Spain to vote in favor of UN observer status for Palestine
Rajoy backs two-state solution as Israel warns Madrid it could become sidelined in future peace negotiations
The Spanish government is expected to vote Thursday in favor of granting Palestine observer status at the United Nations despite a warning from Israel that such a move could limit Spain’s influence in any future peace negotiations.
Foreign Minister José María García-Margallo has already said that he favors allowing the Palestinians to become UN observers. But EL PAÍS learned on Tuesday afternoon that Spain will give Palestine an affirmative vote.
France and Austria both announced on Tuesday that they will also be voting in favor of the initiative. French Foreign Minister Laurent Fabius said that his country has always supported an independent Palestinian state. Michael Spindelegger, the Austrian foreign minister, said Vienna has decided to vote in favor after changes were made to the text of the Palestinians’ petition, meaning they would not gather the right to hold seats on any UN agencies.
During a joint news conference with Turkish Prime Minister Recep Tayyip Erdogan, who was in Madrid for an official visit on Tuesday, Prime Minister Mariano Rajoy said that Spain would make its final decision after reviewing a copy of the final petition, which the government is expected to receive at 9pm. Rajoy, who spoke to Erdogan about the situation, said that Spain favors two independent Palestinian and Israeli states.
“We have always maintained our position in favor of a two-state solution and we will continue to do all we can on our part to ensure this comes about,” Rajoy said.

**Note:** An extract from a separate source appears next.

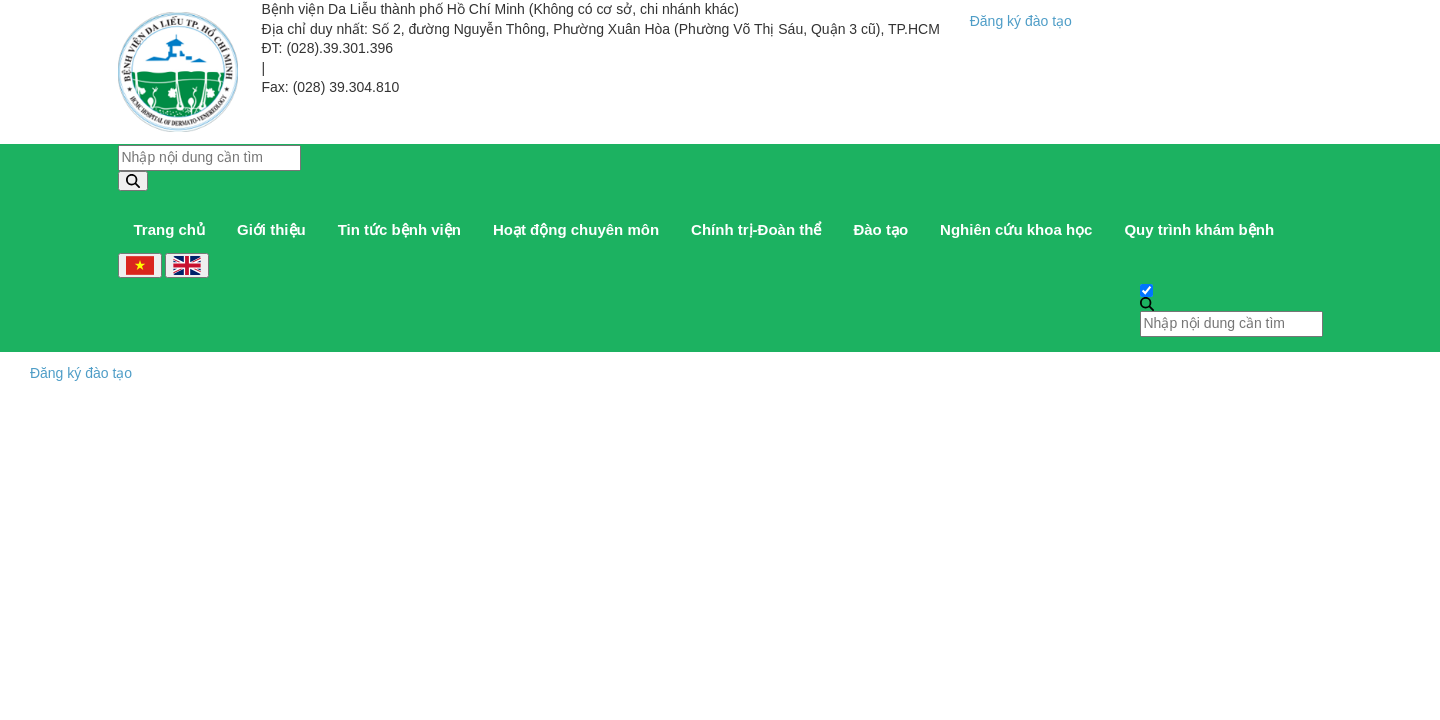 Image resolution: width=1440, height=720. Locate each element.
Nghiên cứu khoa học (1016, 229)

The Palestinian Embassy in Madrid said that it expected “nothing less than clear support” from Spain during Thursday’s vote. “Spain has always been a pro-Palestinian country and this position has never changed throughout the years of democratic governments,” embassy sources told Servimedia.
Yet sources at the Israeli Embassy in Madrid say that Spain could find itself on the sidelines in any future peace negotiations. “If Spain and the European Union want to be part of the solution, their margin of influence in any future negotiations will be much more limited by voting in favor of this initiative,” diplomats told Servimedia.